■ EXERCISE DIRECTIONS: The entire listing below should be output exactly as it stands.

■ SUPPLIED RECORDS:
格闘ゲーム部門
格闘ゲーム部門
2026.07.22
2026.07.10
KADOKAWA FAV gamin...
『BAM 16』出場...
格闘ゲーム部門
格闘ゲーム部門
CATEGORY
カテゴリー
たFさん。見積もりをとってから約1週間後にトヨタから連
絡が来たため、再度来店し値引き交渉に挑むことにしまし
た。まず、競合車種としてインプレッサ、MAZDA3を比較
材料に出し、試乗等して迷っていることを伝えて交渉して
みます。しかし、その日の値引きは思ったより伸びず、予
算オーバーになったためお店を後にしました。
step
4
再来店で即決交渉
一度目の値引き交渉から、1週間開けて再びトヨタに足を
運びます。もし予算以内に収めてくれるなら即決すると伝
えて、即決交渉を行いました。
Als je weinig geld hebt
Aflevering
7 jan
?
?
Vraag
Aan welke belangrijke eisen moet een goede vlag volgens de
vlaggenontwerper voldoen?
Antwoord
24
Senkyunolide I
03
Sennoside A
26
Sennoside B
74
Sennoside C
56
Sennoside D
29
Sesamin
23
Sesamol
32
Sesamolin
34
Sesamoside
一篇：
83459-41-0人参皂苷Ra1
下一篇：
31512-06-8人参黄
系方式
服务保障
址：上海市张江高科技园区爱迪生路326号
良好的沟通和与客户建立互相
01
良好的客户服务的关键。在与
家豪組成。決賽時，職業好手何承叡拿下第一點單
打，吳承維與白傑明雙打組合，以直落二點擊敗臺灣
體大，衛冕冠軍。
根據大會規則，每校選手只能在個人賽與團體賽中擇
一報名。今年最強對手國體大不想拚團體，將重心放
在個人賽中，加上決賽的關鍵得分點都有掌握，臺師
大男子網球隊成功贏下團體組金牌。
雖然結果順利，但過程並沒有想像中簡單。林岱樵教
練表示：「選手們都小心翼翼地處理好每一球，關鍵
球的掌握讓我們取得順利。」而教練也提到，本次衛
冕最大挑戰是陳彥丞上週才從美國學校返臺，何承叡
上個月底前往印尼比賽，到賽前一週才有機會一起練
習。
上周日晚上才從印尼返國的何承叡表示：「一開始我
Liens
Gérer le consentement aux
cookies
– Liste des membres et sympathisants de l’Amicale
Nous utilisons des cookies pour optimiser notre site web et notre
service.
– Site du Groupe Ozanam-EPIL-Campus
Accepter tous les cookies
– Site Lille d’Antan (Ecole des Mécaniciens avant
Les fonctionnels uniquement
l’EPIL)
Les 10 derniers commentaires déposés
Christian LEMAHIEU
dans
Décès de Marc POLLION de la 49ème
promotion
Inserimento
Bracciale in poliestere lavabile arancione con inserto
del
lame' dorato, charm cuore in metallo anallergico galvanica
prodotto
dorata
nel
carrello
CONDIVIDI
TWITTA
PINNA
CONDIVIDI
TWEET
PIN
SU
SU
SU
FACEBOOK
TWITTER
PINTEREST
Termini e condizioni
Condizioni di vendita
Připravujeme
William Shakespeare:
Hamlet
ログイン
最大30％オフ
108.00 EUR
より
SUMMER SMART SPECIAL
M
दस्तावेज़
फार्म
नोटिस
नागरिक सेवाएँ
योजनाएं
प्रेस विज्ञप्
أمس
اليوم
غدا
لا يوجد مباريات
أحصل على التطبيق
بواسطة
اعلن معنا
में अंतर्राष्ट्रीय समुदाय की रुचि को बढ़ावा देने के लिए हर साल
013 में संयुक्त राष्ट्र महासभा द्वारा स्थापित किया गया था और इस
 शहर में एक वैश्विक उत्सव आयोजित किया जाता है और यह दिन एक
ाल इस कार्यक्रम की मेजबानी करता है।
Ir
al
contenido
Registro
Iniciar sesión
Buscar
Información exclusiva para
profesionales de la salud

■ RESPONSE BELOW:
格闘ゲーム部門
格闘ゲーム部門
2026.07.22
2026.07.10
KADOKAWA FAV gamin...
『BAM 16』出場...
格闘ゲーム部門
格闘ゲーム部門
CATEGORY
カテゴリー
たFさん。見積もりをとってから約1週間後にトヨタから連
絡が来たため、再度来店し値引き交渉に挑むことにしまし
た。まず、競合車種としてインプレッサ、MAZDA3を比較
材料に出し、試乗等して迷っていることを伝えて交渉して
みます。しかし、その日の値引きは思ったより伸びず、予
算オーバーになったためお店を後にしました。
step
4
再来店で即決交渉
一度目の値引き交渉から、1週間開けて再びトヨタに足を
運びます。もし予算以内に収めてくれるなら即決すると伝
えて、即決交渉を行いました。
Als je weinig geld hebt
Aflevering
7 jan
?
?
Vraag
Aan welke belangrijke eisen moet een goede vlag volgens de
vlaggenontwerper voldoen?
Antwoord
24
Senkyunolide I
03
Sennoside A
26
Sennoside B
74
Sennoside C
56
Sennoside D
29
Sesamin
23
Sesamol
32
Sesamolin
34
Sesamoside
一篇：
83459-41-0人参皂苷Ra1
下一篇：
31512-06-8人参黄
系方式
服务保障
址：上海市张江高科技园区爱迪生路326号
良好的沟通和与客户建立互相
01
良好的客户服务的关键。在与
家豪組成。決賽時，職業好手何承叡拿下第一點單
打，吳承維與白傑明雙打組合，以直落二點擊敗臺灣
體大，衛冕冠軍。
根據大會規則，每校選手只能在個人賽與團體賽中擇
一報名。今年最強對手國體大不想拚團體，將重心放
在個人賽中，加上決賽的關鍵得分點都有掌握，臺師
大男子網球隊成功贏下團體組金牌。
雖然結果順利，但過程並沒有想像中簡單。林岱樵教
練表示：「選手們都小心翼翼地處理好每一球，關鍵
球的掌握讓我們取得順利。」而教練也提到，本次衛
冕最大挑戰是陳彥丞上週才從美國學校返臺，何承叡
上個月底前往印尼比賽，到賽前一週才有機會一起練
習。
上周日晚上才從印尼返國的何承叡表示：「一開始我
Liens
Gérer le consentement aux
cookies
– Liste des membres et sympathisants de l’Amicale
Nous utilisons des cookies pour optimiser notre site web et notre
service.
– Site du Groupe Ozanam-EPIL-Campus
Accepter tous les cookies
– Site Lille d’Antan (Ecole des Mécaniciens avant
Les fonctionnels uniquement
l’EPIL)
Les 10 derniers commentaires déposés
Christian LEMAHIEU
dans
Décès de Marc POLLION de la 49ème
promotion
Inserimento
Bracciale in poliestere lavabile arancione con inserto
del
lame' dorato, charm cuore in metallo anallergico galvanica
prodotto
dorata
nel
carrello
CONDIVIDI
TWITTA
PINNA
CONDIVIDI
TWEET
PIN
SU
SU
SU
FACEBOOK
TWITTER
PINTEREST
Termini e condizioni
Condizioni di vendita
Připravujeme
William Shakespeare:
Hamlet
ログイン
最大30％オフ
108.00 EUR
より
SUMMER SMART SPECIAL
M
दस्तावेज़
फार्म
नोटिस
नागरिक सेवाएँ
योजनाएं
प्रेस विज्ञप्
أمس
اليوم
غدا
لا يوجد مباريات
أحصل على التطبيق
بواسطة
اعلن معنا
में अंतर्राष्ट्रीय समुदाय की रुचि को बढ़ावा देने के लिए हर साल
013 में संयुक्त राष्ट्र महासभा द्वारा स्थापित किया गया था और इस
 शहर में एक वैश्विक उत्सव आयोजित किया जाता है और यह दिन एक
ाल इस कार्यक्रम की मेजबानी करता है।
Ir
al
contenido
Registro
Iniciar sesión
Buscar
Información exclusiva para
profesionales de la salud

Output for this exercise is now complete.